Early life and education

Handique studied English literature at Presidency College, Calcutta (now Kolkata). He went on to complete M.A. in English from the University of Calcutta.

He attended Jorhat Govt. Boys' H.S and M.P. School in his formative years.

In Class VII, he joined the local Students' Congress, during India's freedom movement. There, he mobilised other students in a 'Vote for Congress' campaign, before the Assam provincial elections of 1945. He organised literary circles for talks around freedom. This was much against the wishes of his father, who then wanted him to pursue a career in academics.

He became a member of Youth Congress formally in 1961.

1962: School

In the early 1960s, Handique became concerned about the lack of an English medium school in the vast Upper Assam area. This led him to eventually establish the Hemlata Handiqui Memorial Institute [HHMI], the first English medium school in Upper Assam, in 1962. This eventually developed HHMI, which encouraged students to take up subjects as diverse as workshops on music and Shakespeare.

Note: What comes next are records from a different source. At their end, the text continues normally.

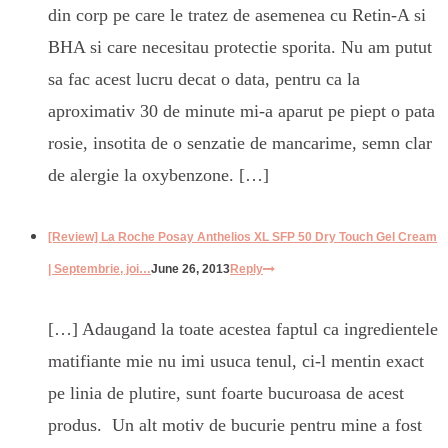
din corp pe care le tratez de asemenea cu Retin-A si
BHA si care necesitau protectie sporita. Nu am putut
sa fac acest lucru decat o data, pentru ca la
aproximativ 30 de minute mi-a aparut pe piept o pata
rosie, insotita de o senzatie de mancarime, semn clar
de alergie la oxybenzone. […]
[Review] La Roche Posay Anthelios XL SFP 50 Dry Touch Gel Cream
| Septembrie, joi…
June 26, 2013
Reply
[…] Adaugand la toate acestea faptul ca ingredientele
matifiante mie nu imi usuca tenul, ci-l mentin exact
pe linia de plutire, sunt foarte bucuroasa de acest
produs. Un alt motiv de bucurie pentru mine a fost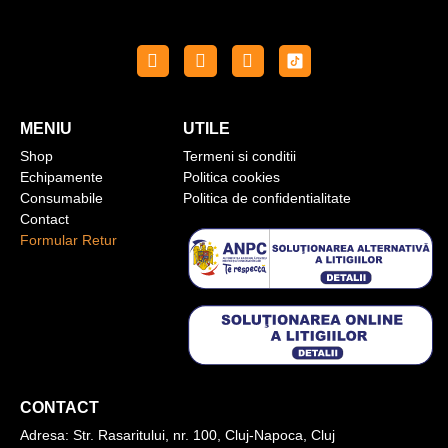
MENIU
UTILE
Shop
Termeni si conditii
Echipamente
Politica cookies
Consumabile
Politica de confidentialitate
Contact
Formular Retur
CONTACT
Adresa:
Str. Rasaritului, nr. 100, Cluj-Napoca, Cluj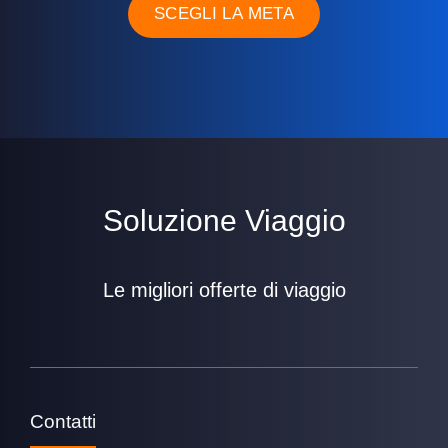
SCEGLI LA META
Soluzione Viaggio
Le migliori offerte di viaggio
Contatti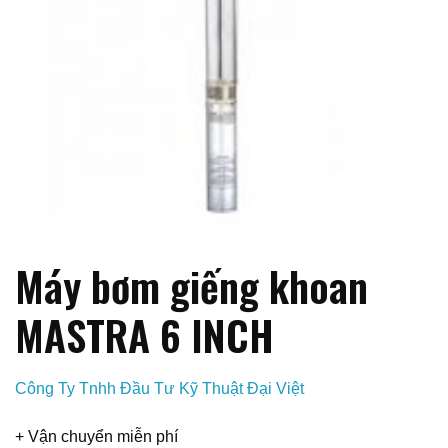
Máy bơm giếng khoan
MASTRA 6 INCH
Công Ty Tnhh Đầu Tư Kỹ Thuật Đại Việt
+ Vận chuyển miễn phí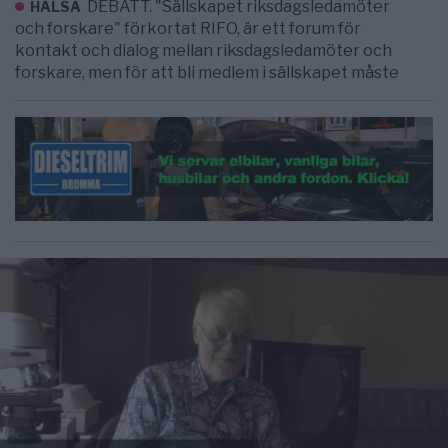
DEBATT. "Sällskapet riksdagsledamöter
HÄLSA
och forskare" förkortat RIFO, är ett forum för
kontakt och dialog mellan riksdagsledamöter och
forskare, men för att bli medlem i sällskapet måste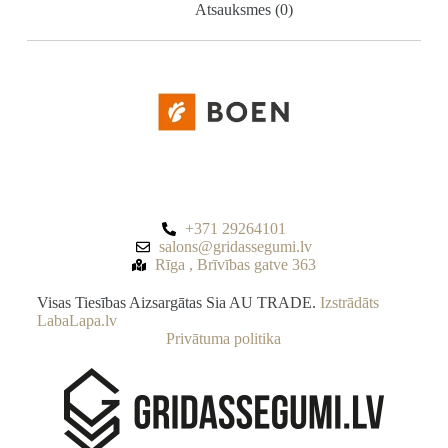
Atsauksmes (0)
+371 29264101
salons@gridassegumi.lv
Rīga , Brīvības gatve 363
Visas Tiesības Aizsargātas Sia AU TRADE.
Izstrādāts
LabaLapa.lv
Privātuma politika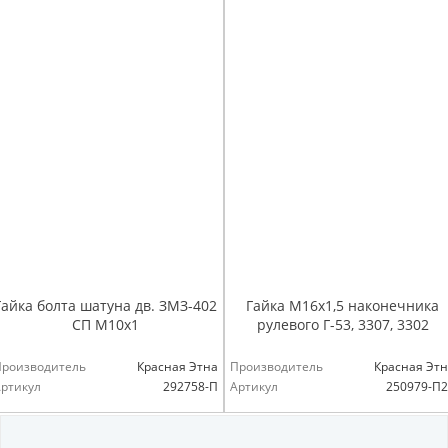
Гайка болта шатуна дв. ЗМЗ-402
Гайка М16х1,5 наконечника
СП М10х1
рулевого Г-53, 3307, 3302
Производитель
Красная Этна
Производитель
Красная Эт
ртикул
292758-П
Артикул
250979-П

The task was not without its hiccups, though land for the school was purchased by Handique's family. Within months of the school starting its first classes, the Indo-China war of 1962 broke out. This created panic in Jorhat, and many teachers and students fled from the town. He assisted the Red Cross in their efforts at training and organisation.
Handique donated his mother's jewellery to the war effort.

"Many people fled following the Chinese aggression and the fall of Tawang and Bomdila in the northeastern sector. There was great panic. Our first principal, J S Walters, went missing. He left without notice, taking only his bicycle with him. Due to fears of a full scale war, the school was closed for a month."

In 2012, the school celebrated its 50th anniversary. Handique composed a song for the occasion, set to tune by a former student.

1970s: Assam State Assembly

1980-1985: Rajya Sabha
Handique was a member of:
 Consultative Committee, Ministry of Education & Sports Affairs (1980–90) 
 Committee of Privileges (1984–85) 
 Committee on Welfare of Scheduled Castes and Scheduled Tribes (1982–84)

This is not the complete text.